Described by Veronique Helmridge-Marsillian
Doctor of Philosophy, University of Sydney
‘An opulent and transient dream – such is the tender moment painted by Dmitry Kuznichenko. It glisters with the spangle of an insect’s wing: it shimmers with the silk of a girl’s fair hair; it dances down the arabesques of childhood.
What do you get, when old-world European aestheticism is transplanted to the Aussie backyard? You get a resplendent affirmation of life, dappled with humour.
Born 1962 in Kharkov, the Ukraine, Kuznichenko studied six years at the Institute of Arts and Design (then the Academy of Fine Arts), graduating with a Master of Fine Arts in 1986. Since emigrating to Australia in 1992, he has enthusiastically made this country his own. Australian idiosyncrasies are integrated into his subject-matter, while the unique shapes and coloration of the Australian landscape become backdrops to his scenes. Indeed, Arthur Boyd is honoured, both in form and content in Whisper, while Ruby Shoes pays equal (though jesting) homage to the…Victa lawn-mower.
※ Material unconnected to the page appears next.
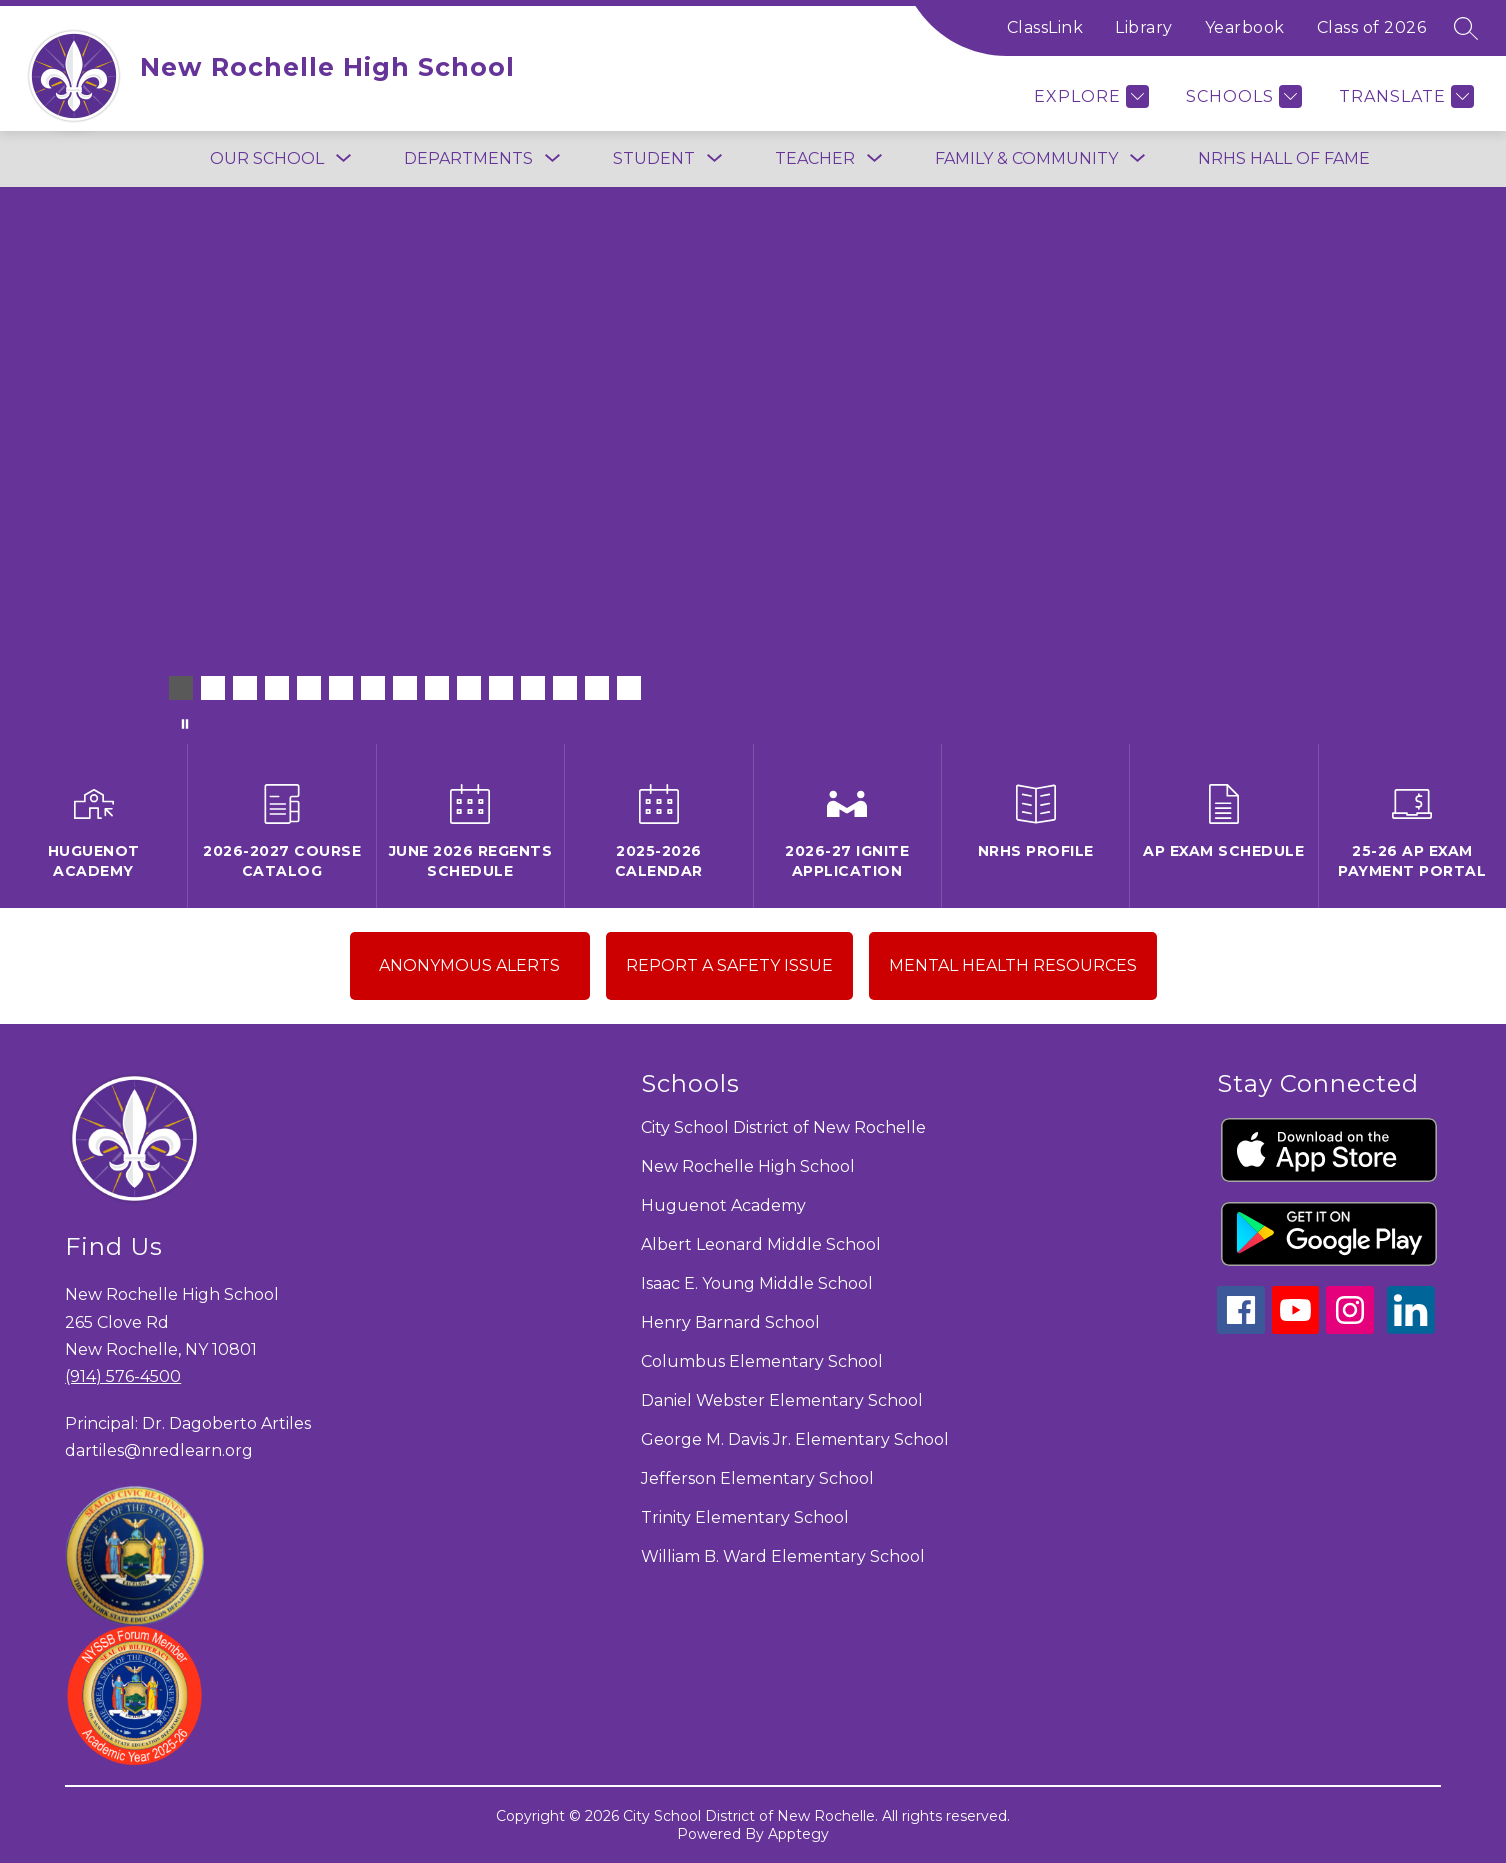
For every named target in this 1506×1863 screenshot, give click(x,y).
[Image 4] (277, 688)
Whisper is the whisper of love along textured earth – the whisper of night air round a clouded full moon – the whisper of a lover and his bride nibbling red watermelon, languid and swooning.
A patch of red also forms the accent of Ruby Shoes, but here a Velasquezian infanta is transported to an Aussie site. Sumptuously attired in an amethyst crinoline, turquoise cravat, crystalline brocade, and yes, the ruby shoes of optimism, our suburban princess pushes an antique motor-mower. Emerald grass grows fast in backyards – little girls grow fast themselves – past toys lie lost in the overgrown lawn – mowing is the only way to retrieve them. Behind her, a grevillea explodes like a firework.
Parents regret the impermanence of childhood: a child simply lives it. The artist had hoped to paint his daughter on a Sunday; but Tasia (aged 9) was busy, busy, busy. She had no time to recline in a hammock; she hardly stood long enough to pose; it seemed four feet were scurrying beneath her frock. Tasia teased her father with flashes of beauty – she teases the horse with the flash of her mirror – spinning a yo-yo she seems to declare: “My Sunday is gone in its bejewelled spin!” Such is a Yo-Yo Sunday.
Everything speeds from left to right in I Am Not Just A River, whose bushland banks are based upon Cooks River (between Earlwood and Hurlstone Park). A girl and her hula-hoop lean at a run; her pet Dalmatian arcs in reply; their cone of gelato is poised in the centre; the river is not just a river, but the flux of time.
In the end, though, it is love that gives a glimpse of eternity. Zooming In (versions I and II), shows a couple who went out at night, to seize the secret of nature – and were seized by it. As the dazzling dragon-fly swoops towards their camera lens, its iridescent wings quiver with the lovers’ sensuous embrace. Joy is a moment with an eternal core.’